Searchable Storage

Datastreamer-managed and in-pipeline searchable database solution.

About Searchable Storage

Searchable Storage is a managed storage solution that can be used within a Pipeline to manage, deduplicate, store, and search content. As Pipelines focus on processing the data live, in-pipeline storage can offer a number of benefits.

Adding Searchable Storage to your Pipelines

You can add Searchable Storage to any of your pipelines by adding the component. Once that version is deployed, the Platform will automatically generate the storage index for you.

Searchable Storage added to the pipeline as a component

Searchable Storage added to the pipeline as a component

Interacting with your Searchable Storage Directly

You can interact with your Searchable Storage directly using a number of APIs. Using these APIs with your API token for authentication allows you to interact with your Searchable Storage

API NameDescriptionDocumentation
Count APIProvides quantities and counts for Lucene-based search queries exceeding 10,000 results.Documentation
Search APIFull-text search API based on Apache LuceneDocumentation
Term Aggregation APIAggregated view of the results, based on the provided parameters.Documentation
Histogram APIQuery the aggregated result based on a timeframe. Mostly used to generate dashboards, reports, and graphs.Documentation

Performance and Capacity

Searchable Storage is designed to be instantly-responsive high-performance storage. Users of Searchable Storage have ingested entire social media Firehoses, and expanded storage to 5-10 terabytes without performance issues. Data in encrypted at rest and stored within the same Google Cloud environment as the Platform, ensuring safety and protection.
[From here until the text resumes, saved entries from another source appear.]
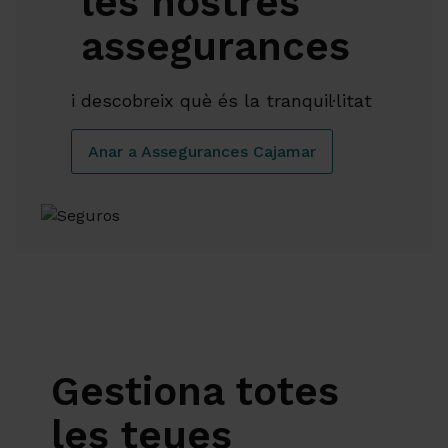
les nostres
assegurances
i descobreix què és la tranquil·litat
Anar a Assegurances Cajamar
Gestiona totes
les teues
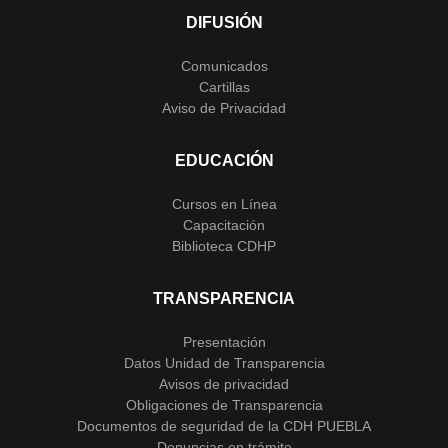
DIFUSIÓN
Comunicados
Cartillas
Aviso de Privacidad
EDUCACIÓN
Cursos en Línea
Capacitación
Biblioteca CDHP
TRANSPARENCIA
Presentación
Datos Unidad de Transparencia
Avisos de privacidad
Obligaciones de Transparencia
Documentos de seguridad de la CDH PUEBLA
Denuncias en trámite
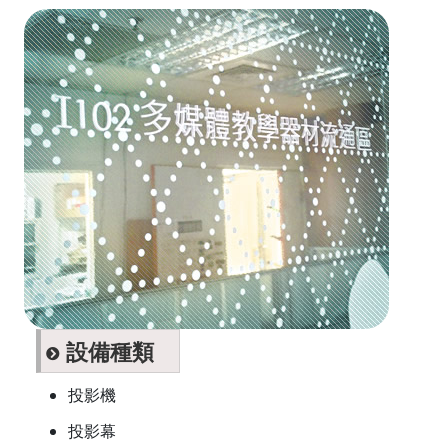
設備種類
投影機
投影幕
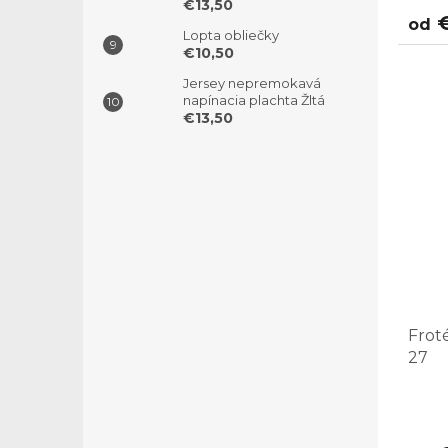
€13,50
€
od
Lopta obliečky
€10,50
Jersey nepremokavá
napínacia plachta Žltá
€13,50
Frot
27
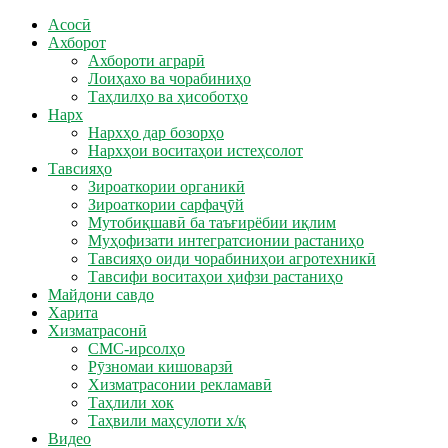
Асосӣ
Ахборот
Ахбороти аграрӣ
Лоиҳахо ва чорабиниҳо
Таҳлилҳо ва ҳисоботҳо
Нарх
Нархҳо дар бозорҳо
Нархҳои воситаҳои истеҳсолот
Тавсияҳо
Зироаткории органикӣ
Зироаткории сарфаҷӯй
Мутобиқшавӣ ба таъғирёбии иқлим
Муҳофизати интегратсионии растаниҳо
Тавсияҳо оиди чорабиниҳои агротехникӣ
Тавсифи воситаҳои ҳифзи растаниҳо
Майдони савдо
Харита
Хизматрасонӣ
СМС-ирсолҳо
Рӯзномаи кишоварзӣ
Хизматрасонии рекламавӣ
Таҳлили хок
Таҳвили маҳсулоти х/қ
Видео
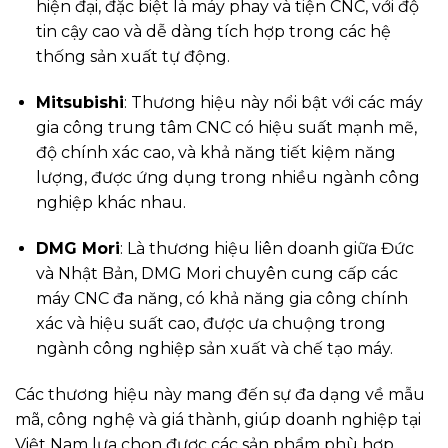
hiện đại, đặc biệt là máy phay và tiện CNC, với độ
tin cậy cao và dễ dàng tích hợp trong các hệ
thống sản xuất tự động.
Mitsubishi
: Thương hiệu này nổi bật với các máy
gia công trung tâm CNC có hiệu suất mạnh mẽ,
độ chính xác cao, và khả năng tiết kiệm năng
lượng, được ứng dụng trong nhiều ngành công
nghiệp khác nhau.
DMG Mori
: Là thương hiệu liên doanh giữa Đức
và Nhật Bản, DMG Mori chuyên cung cấp các
máy CNC đa năng, có khả năng gia công chính
xác và hiệu suất cao, được ưa chuộng trong
ngành công nghiệp sản xuất và chế tạo máy.
Các thương hiệu này mang đến sự đa dạng về mẫu
mã, công nghệ và giá thành, giúp doanh nghiệp tại
Việt Nam lựa chọn được các sản phẩm phù hợp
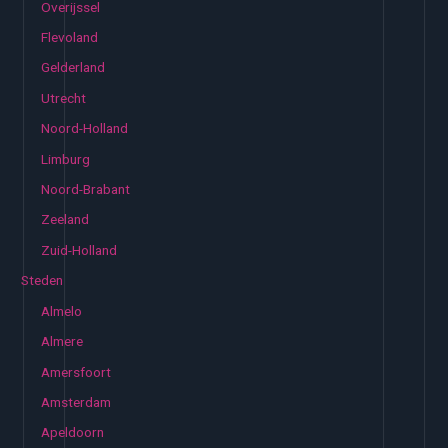
Overijssel
Flevoland
Gelderland
Utrecht
Noord-Holland
Limburg
Noord-Brabant
Zeeland
Zuid-Holland
Steden
Almelo
Almere
Amersfoort
Amsterdam
Apeldoorn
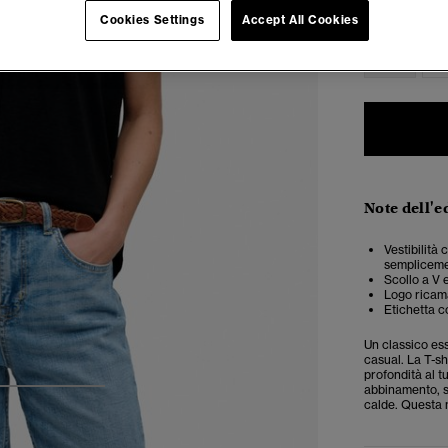
Seleziona Tag
Cookies Settings
Accept All Cookies
34
3
Note dell'e
Vestibilità 
semplicemen
Scollo a V 
Logo ricama
Etichetta co
Un classico ess
casual. La T-s
profondità al tu
abbinamento, s
3
4
5
calde. Questa 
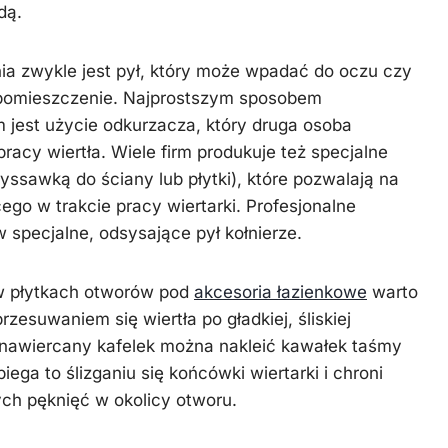
dą.
a zwykle jest pył, który może wpadać do oczu czy
 pomieszczenie. Najprostszym sposobem
m jest użycie odkurzacza, który druga osoba
racy wiertła. Wiele firm produkuje też specjalne
ssawką do ściany lub płytki), które pozwalają na
go w trakcie pracy wiertarki. Profesjonalne
specjalne, odsysające pył kołnierze.
 płytkach otworów pod
akcesoria łazienkowe
warto
rzesuwaniem się wiertła po gładkiej, śliskiej
 nawiercany kafelek można nakleić kawałek taśmy
biega to ślizganiu się końcówki wiertarki i chroni
h pęknięć w okolicy otworu.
The Searchable Storage also handles many data performance and data maitenance tasks, such as: optimization of the data storage pattern, deduplication of content, and also augmenting stored data with updates if a newer version of duplicate content is received.

Use cases for Searchable Storage

The use cases for Searchable Storage are numerous, but here are some common use cases:

  • Deduplication of content, especially those received from multiple sources.
  • Direct usage as a search engine or key product database using available APIs
  • Storing of content for batch or later processing.
  • Buffer or backup to hold content in case of a customer's maintenance or outages in their own products.
  • In cases of very complex requirements, as the egress of one pipeline, to then use it as the ingress of many others.
  • Converting a high volume or highly variable firehose or real-time data source into a more manageable data stream.

Managing your Searchable Storage

Your Searchable Storage will be accessible alongside your other storages within Portal. Since your storages are all completely managed, however you can directly search from this screen, and delete storage blocks.

Portal screenshot open to the Manage sidebar panel

Portal screenshot open to the Manage sidebar panel

Additional management and creation features are coming soon.